Key Responsibilities:
Data Engineering & Architecture:
- Design, develop, and maintain high-performance data pipelines for structured and unstructured data using Azure Data Bricks and Apache Spark.
- Build and manage scalable data ingestion frameworks for batch and real-time data processing.
- Implement and optimize data lake architecture in Azure Data Lake to support analytics and reporting workloads.
- Develop and optimize data models and queries in Azure Synapse Analytics to power BI and analytics use cases.
Cloud-Based Data Solutions:
- Architect and implement modern data lakehouses combining the best of data lakes and data warehouses.
- Leverage Azure services like Data Factory, Event Hub, and Blob Storage for end-to-end data workflows.
- Ensure security, compliance, and governance of data through Azure Role-Based Access Control (RBAC) and Data Lake ACLs.
ETL/ELT Development:
- Develop robust ETL/ELT pipelines using Azure Data Factory, Data Bricks notebooks, and PySpark.
- Perform data transformations, cleansing, and validation to prepare datasets for analysis.
- Manage and monitor job orchestration, ensuring pipelines run efficiently and reliably.
Performance Optimization:
- Optimize Spark jobs and SQL queries for large-scale data processing.
- Implement partitioning, caching, and indexing strategies to improve performance and scalability of big data workloads.

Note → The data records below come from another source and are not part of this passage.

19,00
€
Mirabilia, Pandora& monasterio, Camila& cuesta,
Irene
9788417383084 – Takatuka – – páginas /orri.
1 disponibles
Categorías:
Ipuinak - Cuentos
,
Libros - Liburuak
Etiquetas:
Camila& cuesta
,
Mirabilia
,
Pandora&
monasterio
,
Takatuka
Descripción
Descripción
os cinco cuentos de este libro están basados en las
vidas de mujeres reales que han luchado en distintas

- Conduct capacity planning and recommend infrastructure optimizations for cost-effectiveness.
Collaboration & Stakeholder Management:
- Work closely with business analysts, data scientists, and product teams to understand data requirements and deliver solutions.
- Participate in cross-functional design sessions to translate business needs into technical specifications.
- Provide thought leadership on best practices in data engineering and cloud computing.
Documentation & Knowledge Sharing:
- Create detailed documentation for data workflows, pipelines, and architectural decisions.
- Mentor junior team members and promote a culture of learning and innovation.
Required Qualifications:
Experience:
- 7+ years of experience in data engineering, big data, or cloud-based data solutions.
- Proven expertise with Azure Data Bricks, Azure Data Lake, and Azure Synapse Analytics.
Technical Skills:
- Strong hands-on experience with Apache Spark and distributed data processing frameworks.
- Advanced proficiency in Python and SQL for data manipulation and pipeline development.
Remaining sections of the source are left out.